[The data]

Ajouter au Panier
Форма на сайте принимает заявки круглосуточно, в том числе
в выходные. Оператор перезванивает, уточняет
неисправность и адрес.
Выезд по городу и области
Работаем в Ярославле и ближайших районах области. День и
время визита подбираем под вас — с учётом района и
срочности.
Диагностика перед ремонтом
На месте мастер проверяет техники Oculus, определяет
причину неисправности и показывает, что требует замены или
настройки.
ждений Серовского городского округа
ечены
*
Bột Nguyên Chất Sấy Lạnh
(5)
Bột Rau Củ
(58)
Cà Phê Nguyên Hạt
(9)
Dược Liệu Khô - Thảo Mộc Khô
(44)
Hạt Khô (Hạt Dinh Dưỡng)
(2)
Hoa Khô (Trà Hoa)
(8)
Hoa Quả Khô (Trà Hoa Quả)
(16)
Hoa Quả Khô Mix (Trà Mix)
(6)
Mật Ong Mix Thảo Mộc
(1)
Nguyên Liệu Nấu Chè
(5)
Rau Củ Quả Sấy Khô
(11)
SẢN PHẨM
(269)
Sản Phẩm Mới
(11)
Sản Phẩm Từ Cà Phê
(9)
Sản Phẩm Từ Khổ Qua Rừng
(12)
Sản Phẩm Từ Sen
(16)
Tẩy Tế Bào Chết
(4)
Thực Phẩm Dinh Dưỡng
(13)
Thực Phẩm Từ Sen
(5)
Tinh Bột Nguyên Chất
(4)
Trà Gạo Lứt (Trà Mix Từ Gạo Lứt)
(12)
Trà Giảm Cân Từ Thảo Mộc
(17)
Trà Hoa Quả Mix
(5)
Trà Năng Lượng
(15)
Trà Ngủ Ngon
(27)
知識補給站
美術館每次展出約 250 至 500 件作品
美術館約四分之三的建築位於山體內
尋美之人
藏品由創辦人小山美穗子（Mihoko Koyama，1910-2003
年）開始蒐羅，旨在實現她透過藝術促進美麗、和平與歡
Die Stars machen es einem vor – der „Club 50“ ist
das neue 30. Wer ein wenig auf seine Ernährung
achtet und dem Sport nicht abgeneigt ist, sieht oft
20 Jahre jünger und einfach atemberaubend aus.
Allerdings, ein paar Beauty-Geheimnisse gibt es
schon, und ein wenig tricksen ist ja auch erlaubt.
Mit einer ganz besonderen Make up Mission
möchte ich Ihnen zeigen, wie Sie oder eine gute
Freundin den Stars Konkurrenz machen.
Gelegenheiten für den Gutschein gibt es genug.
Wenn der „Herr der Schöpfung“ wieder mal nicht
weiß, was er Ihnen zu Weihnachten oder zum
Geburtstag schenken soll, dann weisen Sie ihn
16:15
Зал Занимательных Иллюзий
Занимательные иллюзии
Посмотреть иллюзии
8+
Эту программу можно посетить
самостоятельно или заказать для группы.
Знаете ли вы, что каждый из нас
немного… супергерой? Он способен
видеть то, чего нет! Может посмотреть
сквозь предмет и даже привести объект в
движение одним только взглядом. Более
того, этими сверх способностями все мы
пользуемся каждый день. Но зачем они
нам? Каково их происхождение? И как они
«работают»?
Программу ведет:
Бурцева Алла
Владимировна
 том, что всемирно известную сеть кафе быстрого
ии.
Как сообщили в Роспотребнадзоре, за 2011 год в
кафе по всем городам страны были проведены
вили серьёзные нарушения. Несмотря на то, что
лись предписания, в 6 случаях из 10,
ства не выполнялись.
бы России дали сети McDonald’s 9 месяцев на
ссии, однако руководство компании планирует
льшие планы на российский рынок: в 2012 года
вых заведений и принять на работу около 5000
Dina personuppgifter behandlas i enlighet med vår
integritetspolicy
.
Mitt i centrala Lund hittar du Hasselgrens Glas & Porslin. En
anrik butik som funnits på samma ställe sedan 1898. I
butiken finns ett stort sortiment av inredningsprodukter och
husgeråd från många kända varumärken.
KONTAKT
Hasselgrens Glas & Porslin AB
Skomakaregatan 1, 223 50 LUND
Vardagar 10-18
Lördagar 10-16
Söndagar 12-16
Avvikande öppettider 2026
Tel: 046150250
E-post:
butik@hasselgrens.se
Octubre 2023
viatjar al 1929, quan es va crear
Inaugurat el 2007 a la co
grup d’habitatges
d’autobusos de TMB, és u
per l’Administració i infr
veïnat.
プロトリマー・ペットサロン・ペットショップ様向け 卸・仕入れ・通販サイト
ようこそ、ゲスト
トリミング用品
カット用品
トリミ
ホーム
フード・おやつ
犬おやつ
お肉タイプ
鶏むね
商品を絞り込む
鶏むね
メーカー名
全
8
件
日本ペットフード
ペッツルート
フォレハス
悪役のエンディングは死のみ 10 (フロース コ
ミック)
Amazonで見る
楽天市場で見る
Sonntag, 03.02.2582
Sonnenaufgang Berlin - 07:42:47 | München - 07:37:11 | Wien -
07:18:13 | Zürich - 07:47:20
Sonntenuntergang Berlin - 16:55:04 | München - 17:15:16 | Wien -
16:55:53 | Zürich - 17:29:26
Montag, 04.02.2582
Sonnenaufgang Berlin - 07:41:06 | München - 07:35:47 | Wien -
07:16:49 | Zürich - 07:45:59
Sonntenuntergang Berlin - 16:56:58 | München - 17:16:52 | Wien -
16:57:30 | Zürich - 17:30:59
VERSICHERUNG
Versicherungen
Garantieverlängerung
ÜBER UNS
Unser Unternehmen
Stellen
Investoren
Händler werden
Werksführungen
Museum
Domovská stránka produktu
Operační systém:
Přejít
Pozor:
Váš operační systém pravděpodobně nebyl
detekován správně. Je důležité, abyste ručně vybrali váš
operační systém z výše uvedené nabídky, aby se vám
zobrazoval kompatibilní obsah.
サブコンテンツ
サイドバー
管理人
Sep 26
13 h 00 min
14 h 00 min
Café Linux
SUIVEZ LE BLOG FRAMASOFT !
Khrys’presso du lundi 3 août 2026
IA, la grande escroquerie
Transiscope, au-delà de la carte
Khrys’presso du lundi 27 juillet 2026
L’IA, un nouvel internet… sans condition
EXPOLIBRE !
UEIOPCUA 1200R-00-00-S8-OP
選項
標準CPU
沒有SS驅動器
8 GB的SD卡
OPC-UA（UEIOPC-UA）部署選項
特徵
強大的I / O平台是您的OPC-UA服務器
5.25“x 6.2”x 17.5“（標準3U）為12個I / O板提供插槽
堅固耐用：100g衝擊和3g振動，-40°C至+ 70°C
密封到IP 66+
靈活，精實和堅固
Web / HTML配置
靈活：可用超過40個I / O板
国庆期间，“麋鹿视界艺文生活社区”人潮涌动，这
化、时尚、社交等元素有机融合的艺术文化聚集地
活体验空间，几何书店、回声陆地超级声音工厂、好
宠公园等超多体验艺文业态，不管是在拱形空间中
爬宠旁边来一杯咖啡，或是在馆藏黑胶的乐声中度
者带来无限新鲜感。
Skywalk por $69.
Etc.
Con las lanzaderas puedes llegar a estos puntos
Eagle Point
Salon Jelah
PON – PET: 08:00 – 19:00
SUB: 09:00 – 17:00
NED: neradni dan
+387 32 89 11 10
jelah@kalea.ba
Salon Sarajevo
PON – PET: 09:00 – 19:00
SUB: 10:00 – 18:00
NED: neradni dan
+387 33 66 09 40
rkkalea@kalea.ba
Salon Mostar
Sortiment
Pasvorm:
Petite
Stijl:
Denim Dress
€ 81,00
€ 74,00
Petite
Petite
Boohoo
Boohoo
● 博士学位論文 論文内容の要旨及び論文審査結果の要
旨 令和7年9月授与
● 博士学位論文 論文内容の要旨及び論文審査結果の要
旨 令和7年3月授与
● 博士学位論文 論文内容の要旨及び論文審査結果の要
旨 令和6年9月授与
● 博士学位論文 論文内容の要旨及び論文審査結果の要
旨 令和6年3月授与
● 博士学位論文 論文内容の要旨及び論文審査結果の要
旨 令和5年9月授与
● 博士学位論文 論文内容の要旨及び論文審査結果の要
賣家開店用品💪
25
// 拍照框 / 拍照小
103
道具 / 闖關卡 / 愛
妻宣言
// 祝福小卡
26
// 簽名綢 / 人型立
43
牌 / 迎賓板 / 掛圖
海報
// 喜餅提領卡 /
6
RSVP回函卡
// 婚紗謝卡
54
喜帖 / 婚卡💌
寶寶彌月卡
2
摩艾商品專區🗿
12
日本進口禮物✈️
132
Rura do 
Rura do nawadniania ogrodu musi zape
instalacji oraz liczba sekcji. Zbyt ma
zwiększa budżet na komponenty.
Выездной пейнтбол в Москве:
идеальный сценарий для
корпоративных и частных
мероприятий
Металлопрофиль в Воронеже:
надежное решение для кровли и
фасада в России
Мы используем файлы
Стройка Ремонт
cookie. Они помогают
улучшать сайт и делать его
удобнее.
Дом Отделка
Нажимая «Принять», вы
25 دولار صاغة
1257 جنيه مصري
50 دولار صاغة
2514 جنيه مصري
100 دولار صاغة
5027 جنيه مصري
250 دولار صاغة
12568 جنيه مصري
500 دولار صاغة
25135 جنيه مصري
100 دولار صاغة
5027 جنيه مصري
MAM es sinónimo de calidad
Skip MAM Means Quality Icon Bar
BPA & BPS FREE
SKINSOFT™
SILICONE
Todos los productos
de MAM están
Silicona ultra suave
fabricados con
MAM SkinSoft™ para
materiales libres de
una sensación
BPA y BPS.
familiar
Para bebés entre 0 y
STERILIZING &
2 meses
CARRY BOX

[/The data]

» Instructions for the task: Return each line of the data that contains the string "lundi".

» Response:
Khrys’presso du lundi 3 août 2026
Khrys’presso du lundi 27 juillet 2026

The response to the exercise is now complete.